** Instructions for the task **
Write out again, unchanged, the line that has "Thème Customizr" and each following line through the end of the entries below; leave pictures out.

** Data to process **
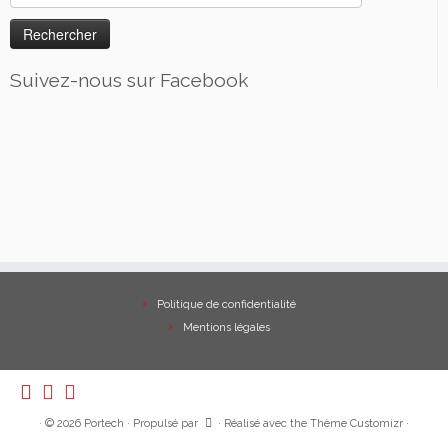
Suivez-nous sur Facebook
Politique de confidentialité
Mentions légales
·
© 2026
Portech
·
Propulsé par
·
Réalisé avec the
Thème Customizr
·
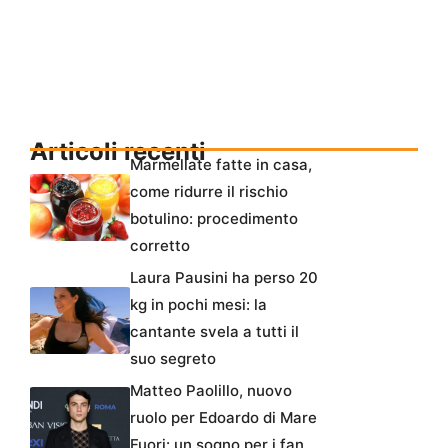
Articoli recenti
Marmellate fatte in casa,
come ridurre il rischio
botulino: procedimento
corretto
Laura Pausini ha perso 20
kg in pochi mesi: la
cantante svela a tutti il
suo segreto
Matteo Paolillo, nuovo
ruolo per Edoardo di Mare
Fuori: un sogno per i fan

** Task response **
Thème Customizr
·
Articoli recenti
Marmellate fatte in casa,
come ridurre il rischio
botulino: procedimento
corretto
Laura Pausini ha perso 20
kg in pochi mesi: la
cantante svela a tutti il
suo segreto
Matteo Paolillo, nuovo
ruolo per Edoardo di Mare
Fuori: un sogno per i fan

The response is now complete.